Non rivanghiamo le storielle solite sulla rivoluzione francese! Non venite a parlarmi della clemenza dell'Atene di Alcibiade e successori[122]; perchè la strage dei Mitilenesi[123] e gli abitanti di Melo e di Scione passati a fil di spada son là per ismentirvi![124] Non mi parlate dell'assenza delle esecuzioni capitali; perchè i supplizj per il processo delle Erme, e la condanna a morte dei dieci generali colpevoli d'aver vinto in battaglia il nemico, e i supplizj della rivoluzione dei Quattrocento, e la cicuta di Prodico, e quella di Socrate, e quella più tardi di Focione vi potrebbero guastar le citazioni! Non venite a vantarmi la moralità dei magistrati e degli oratori _vigilata dall'Areopago_[125], perchè già da un pezzo questo sindacato, prescritto dalla legge solonica, l'Areopago non lo esercitava più[126]: da un pezzo Pericle avea messo freno all'autorità e alla vigilanza di quell'incomodo sorvegliatore[127] e ormai da un pezzo Atene vedea gli onori della bigoncia e delle cariche dischiusi a' libertini, ai truffatori dell'erario e ai ciarlatani!

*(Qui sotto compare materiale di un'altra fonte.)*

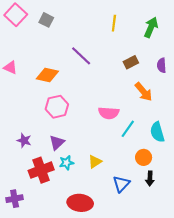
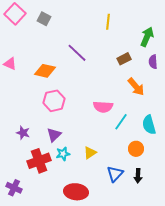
green arrow: (151, 27) -> (147, 37), moved
black arrow: (150, 179) -> (138, 176), moved
purple cross: (15, 199) -> (14, 188), turned 35

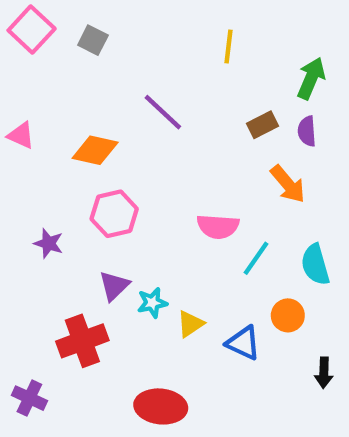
purple semicircle: (153, 62) -> (307, 131), moved
purple star: (23, 133) -> (48, 243), moved
cyan star: (63, 154) -> (152, 303), moved
blue triangle: (115, 174) -> (243, 343), moved, turned -48
black arrow: (138, 176) -> (324, 373), moved

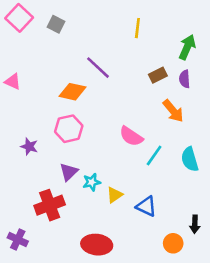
orange diamond: (95, 150) -> (73, 92), moved
pink semicircle: (218, 226) -> (131, 136), turned 30
orange circle: (288, 315) -> (173, 243), moved

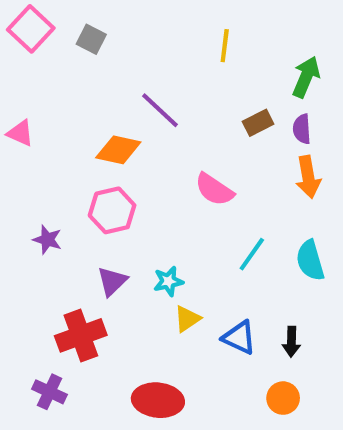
orange arrow: (173, 111) -> (308, 177), moved, turned 30
pink semicircle: (131, 136) -> (214, 189), moved
cyan star: (92, 182) -> (168, 281), moved
black arrow: (195, 224) -> (291, 342), moved
purple cross: (18, 239) -> (49, 392), moved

È dunque solo lo spirito militare e patriottico che nell'Atene di quei tempi vorreste darmi per vivo?
«Quando nella funesta spedizione di Sicilia Atene ebbe perduto il fior de' suoi guerrieri e l'eletta de' suoi marinaj, pochi mesi bastarono ai cittadini della grande repubblica per armare nuove triremi, per radunare nuovi eserciti! Gli eleganti Ateniesi, i molli, i cialtroni, gli effeminati, gli oziosi, corsero tutti a impugnare la spada e a curvare il dorso sul remo, e questa forza d'animo nel momento della sventura era l'espressione del patriottismo di un popolo intero.»